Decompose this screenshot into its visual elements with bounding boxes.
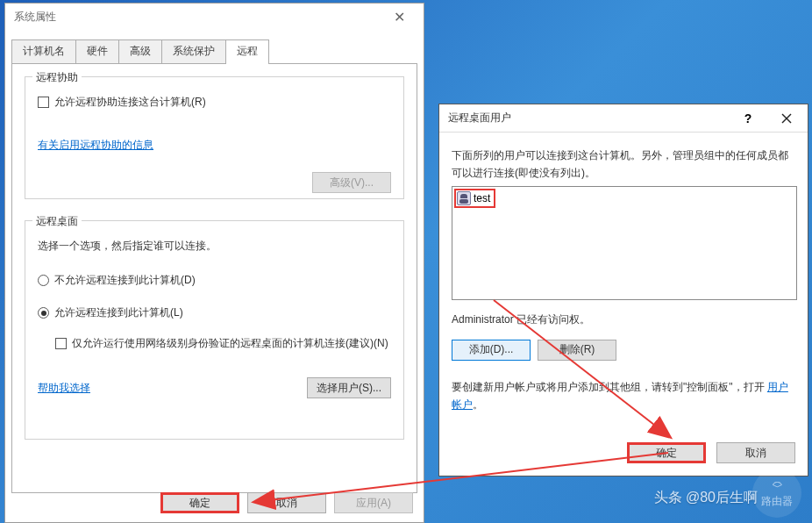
titlebar: 远程桌面用户 ? (439, 104, 808, 133)
create-note-suffix: 。 (473, 398, 483, 411)
remote-desktop-group: 远程桌面 选择一个选项，然后指定谁可以连接。 不允许远程连接到此计算机(D) 允… (25, 220, 404, 440)
radio-deny-remote-row[interactable]: 不允许远程连接到此计算机(D) (38, 273, 391, 288)
cancel-button[interactable]: 取消 (716, 442, 795, 463)
window-title: 远程桌面用户 (448, 111, 511, 125)
users-listbox[interactable]: test (452, 186, 797, 300)
remote-assistance-legend: 远程协助 (32, 70, 82, 85)
cancel-button[interactable]: 取消 (247, 492, 326, 513)
radio-icon[interactable] (38, 275, 49, 286)
create-note-prefix: 要创建新用户帐户或将用户添加到其他组，请转到"控制面板"，打开 (452, 381, 767, 393)
remote-desktop-legend: 远程桌面 (32, 214, 82, 229)
create-account-note: 要创建新用户帐户或将用户添加到其他组，请转到"控制面板"，打开 用户帐户。 (452, 378, 795, 414)
remove-user-button[interactable]: 删除(R) (538, 340, 616, 361)
wifi-icon: ⌔ (773, 478, 782, 494)
checkbox-icon[interactable] (38, 97, 49, 108)
add-user-button[interactable]: 添加(D)... (452, 340, 531, 361)
system-properties-dialog: 系统属性 ✕ 计算机名 硬件 高级 系统保护 远程 远程协助 允许远程协助连接这… (4, 3, 424, 523)
close-icon[interactable] (767, 105, 806, 132)
checkbox-icon[interactable] (55, 338, 67, 349)
allow-remote-assistance-row[interactable]: 允许远程协助连接这台计算机(R) (38, 95, 391, 110)
dialog-button-row: 确定 取消 应用(A) (160, 492, 413, 513)
remote-assistance-group: 远程协助 允许远程协助连接这台计算机(R) 有关启用远程协助的信息 高级(V).… (25, 76, 404, 199)
list-item[interactable]: test (454, 189, 495, 208)
radio-allow-remote-label: 允许远程连接到此计算机(L) (54, 305, 183, 320)
admin-access-note: Administrator 已经有访问权。 (452, 312, 795, 327)
help-icon[interactable]: ? (729, 105, 767, 132)
ok-button[interactable]: 确定 (627, 442, 706, 463)
radio-icon[interactable] (38, 307, 49, 319)
nla-checkbox-row[interactable]: 仅允许运行使用网络级别身份验证的远程桌面的计算机连接(建议)(N) (55, 336, 391, 351)
tab-remote[interactable]: 远程 (225, 39, 269, 64)
list-item-label: test (474, 192, 490, 204)
tab-hardware[interactable]: 硬件 (75, 39, 119, 63)
nla-label: 仅允许运行使用网络级别身份验证的远程桌面的计算机连接(建议)(N) (72, 336, 388, 351)
ok-button[interactable]: 确定 (160, 492, 239, 513)
tab-panel-remote: 远程协助 允许远程协助连接这台计算机(R) 有关启用远程协助的信息 高级(V).… (11, 63, 417, 493)
help-me-choose-link[interactable]: 帮助我选择 (38, 381, 90, 396)
description-text: 下面所列的用户可以连接到这台计算机。另外，管理员组中的任何成员都可以进行连接(即… (452, 147, 795, 183)
tab-protection[interactable]: 系统保护 (161, 39, 226, 63)
remote-assistance-info-link[interactable]: 有关启用远程协助的信息 (38, 138, 153, 153)
titlebar: 系统属性 ✕ (5, 4, 424, 31)
allow-remote-assistance-label: 允许远程协助连接这台计算机(R) (54, 95, 206, 110)
radio-allow-remote-row[interactable]: 允许远程连接到此计算机(L) (38, 305, 391, 320)
tab-strip: 计算机名 硬件 高级 系统保护 远程 (5, 39, 424, 63)
remote-assist-advanced-button[interactable]: 高级(V)... (312, 172, 391, 193)
watermark-badge: ⌔ 路由器 (752, 469, 801, 518)
user-icon (457, 191, 471, 205)
radio-deny-remote-label: 不允许远程连接到此计算机(D) (54, 273, 196, 288)
tab-advanced[interactable]: 高级 (118, 39, 162, 63)
window-title: 系统属性 (14, 10, 56, 25)
watermark-badge-text: 路由器 (761, 494, 793, 509)
remote-desktop-users-dialog: 远程桌面用户 ? 下面所列的用户可以连接到这台计算机。另外，管理员组中的任何成员… (438, 104, 808, 476)
remote-desktop-hint: 选择一个选项，然后指定谁可以连接。 (38, 239, 391, 254)
select-users-button[interactable]: 选择用户(S)... (307, 377, 391, 398)
close-icon[interactable]: ✕ (383, 5, 415, 30)
tab-computer-name[interactable]: 计算机名 (11, 39, 76, 63)
watermark-text: 头条 @80后生啊 (654, 489, 758, 507)
apply-button[interactable]: 应用(A) (334, 492, 413, 513)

+-------+

» What you will do: Each line of the data above must be repeated exactly, images excluded.

» Result:
Decompose this screenshot into its visual elements with bounding boxes.
titlebar: 远程桌面用户 ? (439, 104, 808, 133)
create-note-suffix: 。 (473, 398, 483, 411)
remote-desktop-group: 远程桌面 选择一个选项，然后指定谁可以连接。 不允许远程连接到此计算机(D) 允… (25, 220, 404, 440)
radio-deny-remote-row[interactable]: 不允许远程连接到此计算机(D) (38, 273, 391, 288)
cancel-button[interactable]: 取消 (716, 442, 795, 463)
window-title: 远程桌面用户 (448, 111, 511, 125)
users-listbox[interactable]: test (452, 186, 797, 300)
remote-assistance-legend: 远程协助 (32, 70, 82, 85)
cancel-button[interactable]: 取消 (247, 492, 326, 513)
radio-icon[interactable] (38, 275, 49, 286)
create-note-prefix: 要创建新用户帐户或将用户添加到其他组，请转到"控制面板"，打开 (452, 381, 767, 393)
remote-desktop-legend: 远程桌面 (32, 214, 82, 229)
create-account-note: 要创建新用户帐户或将用户添加到其他组，请转到"控制面板"，打开 用户帐户。 (452, 378, 795, 414)
remove-user-button[interactable]: 删除(R) (538, 340, 616, 361)
wifi-icon: ⌔ (773, 478, 782, 494)
checkbox-icon[interactable] (38, 97, 49, 108)
add-user-button[interactable]: 添加(D)... (452, 340, 531, 361)
system-properties-dialog: 系统属性 ✕ 计算机名 硬件 高级 系统保护 远程 远程协助 允许远程协助连接这… (4, 3, 424, 523)
close-icon[interactable] (767, 105, 806, 132)
checkbox-icon[interactable] (55, 338, 67, 349)
allow-remote-assistance-row[interactable]: 允许远程协助连接这台计算机(R) (38, 95, 391, 110)
dialog-button-row: 确定 取消 应用(A) (160, 492, 413, 513)
remote-assistance-group: 远程协助 允许远程协助连接这台计算机(R) 有关启用远程协助的信息 高级(V).… (25, 76, 404, 199)
list-item[interactable]: test (454, 189, 495, 208)
radio-allow-remote-label: 允许远程连接到此计算机(L) (54, 305, 183, 320)
admin-access-note: Administrator 已经有访问权。 (452, 312, 795, 327)
help-icon[interactable]: ? (729, 105, 767, 132)
ok-button[interactable]: 确定 (627, 442, 706, 463)
radio-icon[interactable] (38, 307, 49, 319)
nla-checkbox-row[interactable]: 仅允许运行使用网络级别身份验证的远程桌面的计算机连接(建议)(N) (55, 336, 391, 351)
tab-remote[interactable]: 远程 (225, 39, 269, 64)
list-item-label: test (474, 192, 490, 204)
tab-hardware[interactable]: 硬件 (75, 39, 119, 63)
nla-label: 仅允许运行使用网络级别身份验证的远程桌面的计算机连接(建议)(N) (72, 336, 388, 351)
ok-button[interactable]: 确定 (160, 492, 239, 513)
tab-panel-remote: 远程协助 允许远程协助连接这台计算机(R) 有关启用远程协助的信息 高级(V).… (11, 63, 417, 493)
help-me-choose-link[interactable]: 帮助我选择 (38, 381, 90, 396)
description-text: 下面所列的用户可以连接到这台计算机。另外，管理员组中的任何成员都可以进行连接(即… (452, 147, 795, 183)
tab-protection[interactable]: 系统保护 (161, 39, 226, 63)
remote-assistance-info-link[interactable]: 有关启用远程协助的信息 (38, 138, 153, 153)
titlebar: 系统属性 ✕ (5, 4, 424, 31)
allow-remote-assistance-label: 允许远程协助连接这台计算机(R) (54, 95, 206, 110)
radio-allow-remote-row[interactable]: 允许远程连接到此计算机(L) (38, 305, 391, 320)
tab-strip: 计算机名 硬件 高级 系统保护 远程 (5, 39, 424, 63)
remote-assist-advanced-button[interactable]: 高级(V)... (312, 172, 391, 193)
watermark-badge: ⌔ 路由器 (752, 469, 801, 518)
user-icon (457, 191, 471, 205)
radio-deny-remote-label: 不允许远程连接到此计算机(D) (54, 273, 196, 288)
tab-advanced[interactable]: 高级 (118, 39, 162, 63)
window-title: 系统属性 (14, 10, 56, 25)
watermark-badge-text: 路由器 (761, 494, 793, 509)
remote-desktop-users-dialog: 远程桌面用户 ? 下面所列的用户可以连接到这台计算机。另外，管理员组中的任何成员… (438, 104, 808, 476)
remote-desktop-hint: 选择一个选项，然后指定谁可以连接。 (38, 239, 391, 254)
select-users-button[interactable]: 选择用户(S)... (307, 377, 391, 398)
close-icon[interactable]: ✕ (383, 5, 415, 30)
tab-computer-name[interactable]: 计算机名 (11, 39, 76, 63)
watermark-text: 头条 @80后生啊 (654, 489, 758, 507)
apply-button[interactable]: 应用(A) (334, 492, 413, 513)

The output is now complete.